W. B. WHEELER
Dave Thompson scan
W. B. Wheeler's firm failed in 1896, but he clearly picked himself back up and was back to work by 1898.
From the New York Times, April 14, 1896:
W. B. WHEELER & CO.'S FAILURE
ONCE MOST ACTIVE STOCK-TRADING FIRM IN WALL STREET.
No Contracts at the Stock Exchange and Liabilities Not Heavy--To Make Assignment Today
W. B. Wheeler & Co., at one time the most active stock-trading firm in Wall Street, sent word to the Stock Exchange yesterday that they were unable to meet their obligations. The firm had no contracts at the exchange, nor were its outside liabilities large. Since its condition had not escaped rumors, comments on the announcement were of sympathy and regret rather than of surprise. As assignment will be made today.
William B. Wheeler, senior member of the firm, won a reputation years ago as a bold and successful operator. His membership in the stock exchange dates back to July, 1874. Fifteen years ago he had become prominent. Addisson Cammack though so well of his judgment and pluck that he went into stock operations on joint account with him. It was understood also that Mr. Wheeler executed orders for Mr. Cammack, although Mr. Wheeler preferred room trading on his own account rather than taking commissions from customers. His boldest plays were made on the bear side of the market. He easily held the lead among traders for years, and was reputed wealthy.
Speaking of the cause of the failure, Mr. Wheeler said, "Our failure is due to our inability to collect old debts and to dry rot. The debts are stock accounts on the books. I have, however, no recriminations for anyone. Our reputation was injured some months ago by rumors that were circulated in Wall Street that we were in difficulty. We will make an assignment, though the details have not been fully arranged.

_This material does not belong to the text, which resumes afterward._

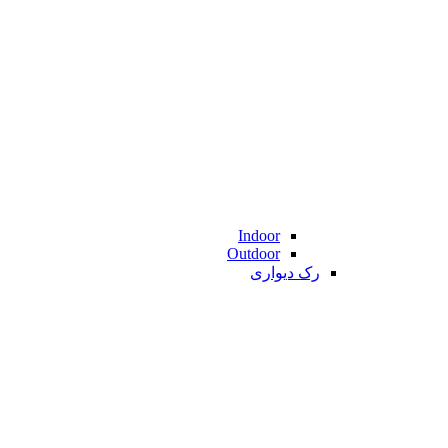
Indoor
Outdoor
رک دیواری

"The failure will be a small one as such things go. Had it occurred some years back it might have been big. We have no outstanding contracts on the exchange at present time...
Mr. Wheeler's genial disposition made him a favorite among brokers, who put him at the front in diversions in which they are prone to engage. He was one of the Wall Street company which backed the New York Baseball Club prior to last season, and it was his habit to take his office force and enough others to make a good party to every game at the Polo Grounds.